* _PROMPT_: Could you repeat all of the entries below, character for character?

===== EXCERPTED DATA =====

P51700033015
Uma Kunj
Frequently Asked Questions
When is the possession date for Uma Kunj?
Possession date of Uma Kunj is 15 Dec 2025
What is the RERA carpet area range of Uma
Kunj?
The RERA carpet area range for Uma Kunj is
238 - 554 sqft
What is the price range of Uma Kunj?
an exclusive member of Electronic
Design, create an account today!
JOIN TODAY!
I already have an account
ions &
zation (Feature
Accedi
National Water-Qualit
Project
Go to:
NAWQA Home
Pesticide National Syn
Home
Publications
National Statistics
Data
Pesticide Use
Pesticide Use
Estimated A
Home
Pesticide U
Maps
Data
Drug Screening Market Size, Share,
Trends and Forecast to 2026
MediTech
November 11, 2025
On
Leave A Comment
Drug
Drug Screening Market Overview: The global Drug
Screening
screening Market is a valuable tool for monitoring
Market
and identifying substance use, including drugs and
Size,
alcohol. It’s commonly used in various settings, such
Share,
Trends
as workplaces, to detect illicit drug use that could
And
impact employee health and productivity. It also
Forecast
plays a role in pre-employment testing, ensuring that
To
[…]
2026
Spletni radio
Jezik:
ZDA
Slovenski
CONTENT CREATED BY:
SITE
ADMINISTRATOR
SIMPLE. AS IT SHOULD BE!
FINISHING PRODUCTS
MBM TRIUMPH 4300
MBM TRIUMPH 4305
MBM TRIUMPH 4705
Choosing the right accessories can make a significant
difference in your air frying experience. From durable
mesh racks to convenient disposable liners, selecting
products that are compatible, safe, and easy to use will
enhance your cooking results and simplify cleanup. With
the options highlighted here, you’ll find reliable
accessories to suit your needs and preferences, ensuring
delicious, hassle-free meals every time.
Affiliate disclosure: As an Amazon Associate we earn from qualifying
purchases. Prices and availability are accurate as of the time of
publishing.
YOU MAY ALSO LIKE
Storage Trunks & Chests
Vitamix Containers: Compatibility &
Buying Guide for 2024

=====

* _WRITTEN RESPONSE_:
P51700033015
Uma Kunj
Frequently Asked Questions
When is the possession date for Uma Kunj?
Possession date of Uma Kunj is 15 Dec 2025
What is the RERA carpet area range of Uma
Kunj?
The RERA carpet area range for Uma Kunj is
238 - 554 sqft
What is the price range of Uma Kunj?
an exclusive member of Electronic
Design, create an account today!
JOIN TODAY!
I already have an account
ions &
zation (Feature
Accedi
National Water-Qualit
Project
Go to:
NAWQA Home
Pesticide National Syn
Home
Publications
National Statistics
Data
Pesticide Use
Pesticide Use
Estimated A
Home
Pesticide U
Maps
Data
Drug Screening Market Size, Share,
Trends and Forecast to 2026
MediTech
November 11, 2025
On
Leave A Comment
Drug
Drug Screening Market Overview: The global Drug
Screening
screening Market is a valuable tool for monitoring
Market
and identifying substance use, including drugs and
Size,
alcohol. It’s commonly used in various settings, such
Share,
Trends
as workplaces, to detect illicit drug use that could
And
impact employee health and productivity. It also
Forecast
plays a role in pre-employment testing, ensuring that
To
[…]
2026
Spletni radio
Jezik:
ZDA
Slovenski
CONTENT CREATED BY:
SITE
ADMINISTRATOR
SIMPLE. AS IT SHOULD BE!
FINISHING PRODUCTS
MBM TRIUMPH 4300
MBM TRIUMPH 4305
MBM TRIUMPH 4705
Choosing the right accessories can make a significant
difference in your air frying experience. From durable
mesh racks to convenient disposable liners, selecting
products that are compatible, safe, and easy to use will
enhance your cooking results and simplify cleanup. With
the options highlighted here, you’ll find reliable
accessories to suit your needs and preferences, ensuring
delicious, hassle-free meals every time.
Affiliate disclosure: As an Amazon Associate we earn from qualifying
purchases. Prices and availability are accurate as of the time of
publishing.
YOU MAY ALSO LIKE
Storage Trunks & Chests
Vitamix Containers: Compatibility &
Buying Guide for 2024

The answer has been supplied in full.